There was an old lady by the name of Benton lived near us, who used to attend our family when there was any sickness. At that time there was no such thing as a Doctor known among us, there not being any within ten miles. The whole of her practice was with roots and herbs, applied to the patient, or given in hot drinks, to produce sweating; which always answered the purpose. [4]

Thus, in a time of extreme cold, a "hot drink" like tea could be seen as a medicinal or preventative treatment which would help maintain health, since it would prevent the loss of the vital heat upon which the body depended. As a Thomsonian physician, Willard Richards (who wrote Joseph's journal for him) would have known and preached this. An "orthodox physician" (wary of heat, and more apt to bleed or purge) would have vigorously disagreed. [5]

By analogy, a modern member would be in violation of the Word of Wisdom if he or she injected morphine as a "recreational" drug. But, if the same drug was administered for a medical reason, the member would not be at fault. (Indeed, we might find fault with someone for refusing a medical treatment to maintain their health or cure an illness.)

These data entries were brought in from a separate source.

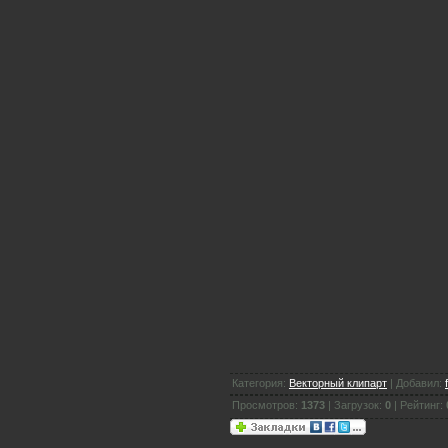
Категория:
Векторный клипарт
| Добавил:
Просмотров:
1373
| Загрузок:
0
| Рейтинг:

That Richards was not surprised or offended by Joseph's consumption of tea on a bitterly cold winter morning demonstrates that Joseph's action was not the scandal that some wish to portray it as.

As one historian observed in 1972:

While the Saints opposed the common use of tea and coffee, it would appear that they had little objection to its occasional use for medicinal purposes. In an age when these items were frequenlty used as a relief for a wide variety of ailments, it would have been imprudent to have entirely forbidden their use.[6]

Notes

  1. Joseph Smith, An American Prophet's Record:The Diaries and Journals of Joseph Smith, edited by Scott Faulring, Significant Mormon Diaries Series No. 1, (Salt Lake City, Utah: Signature Books in association with Smith Research Associates, 1989), 331.
  2. J.U. and C.G. Lloyd, "Life and Medical Discoveries of Samuel Thomson, and a history of the Thomsonian Materia Medica, as shown in "The New Guide to Health," (1835) and the literature of that day, &c." in Bulletin of the Lloyd Library of Botany, Pharmacy and Materia Medica No. 11, Reproduction Series No. 7 (1909): 26. off-site (italics added)
  3. Lester E. Bush, Jr., "The Word of Wisdom in Early Nineteenth Century Perspective," Dialogue: A Journal of Mormon Thought 14 no. 3 (Autumn 1981), 49.
  4. Lloyd, 12. (emphasis added)
  5. Bush, 55
  6. Paul H. Peterson, "An Historical Analysis of the Word of Wisdom," Master's thesis, Brigham Young University, 1972, 23-24.